Health funds spend some 275 million euros on research and innovation annually, and this budget has grown in recent years. ‘Consequently, these health funds play an important role in research and innovation policy in the Netherlands. Our Nierstichting, for example, funds around 50% of Dutch research into kidney disease. While that percentage differs from one fund to another, virtually all researchers in these areas depend on the health funds for financial support – in part because it's becoming increasingly difficult to secure funding from other sources. We have a responsibility for funding and programme development with regard to research and innovation, which is why I feel the health funds also bear shared responsibility for the transition from animal testing to human models. We can't expect researchers to realise this on their own.’

‘As health funds, we can exert an influence by establishing conditions in connection with research funding. For example, as part of their applications for funding, we can require researchers to provide thorough justification for why they have chosen animal testing rather than other models.

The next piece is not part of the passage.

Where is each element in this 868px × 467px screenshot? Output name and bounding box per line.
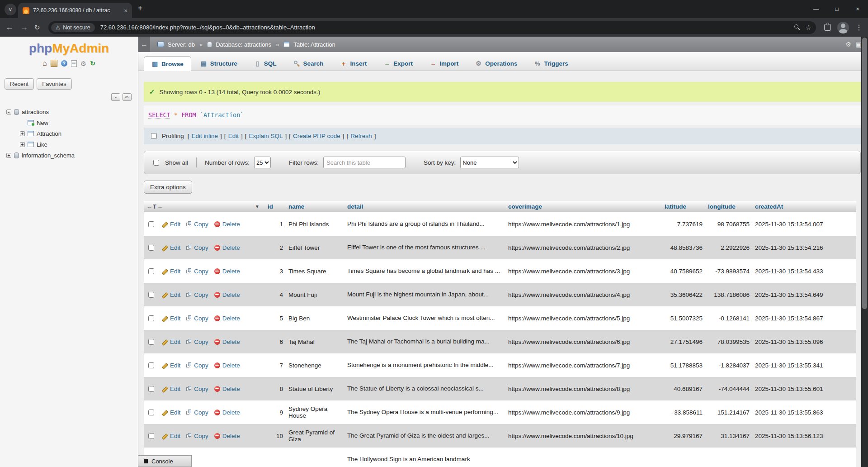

Or we could require that they conduct a state-of-the-art study beforehand, and insist on greater reliance on human measurement models. These are ways in which we can help affect a shift in the current culture.’

Smartphones

Are we moving toward a world without animal testing? ‘The underlying idea of TPI strikes me as a wise course of action: more human measurement models. Still, it's difficult to make predictions. Twenty years ago, we never could have foreseen the smartphones we have today, either. The possibilities are expanding; researchers are converting skin cells into stem cells and then using those in turn to develop organs. I think that ultimately, we'll be able to dispense with animal testing entirely, although it's impossible to say when. Another thing I'm hearing from experts, even those eager to move in this direction, is that we might actually have a greater – albeit temporary – need for animal testing in order to calibrate the new human models based on the existing animal testing models. Because those are our only and best frame of reference until now. Still, it's a phase we must push through.’

TPI banner

This also means that explanation will remain crucial. ‘Many times, the goal of reducing animal testing is talked about in the media and politics without any mention being made of the alternatives. Everyone involved in TPI has a duty to communicate a clear vision of what it entails. That we, too, want to scale back animal testing, but that we want to achieve this not only by intervening to reduce the actual use of animals, but by investing in the promotion of more human measurement models as well. This can only be realised through cooperation: it's not until one party has taken a step forward that the other will as well.’

‘I'm pleased to have a minister that takes TPI seriously’

‘That's why I'm so impressed with what's happening under the TPI banner. Problems are being approached in an integral manner, examined from a variety of perspectives and specifically translated at multiple levels at once, including the adjustment of international regulation, in any case within Europe. This is reflected in the membership of the core group, where many people have the same drive I do, but also in the innovation network for innovative health care research. And that's why I'm so pleased to have a minister that takes TPI seriously, who makes it clear that she believes in our goal. That instils confidence.’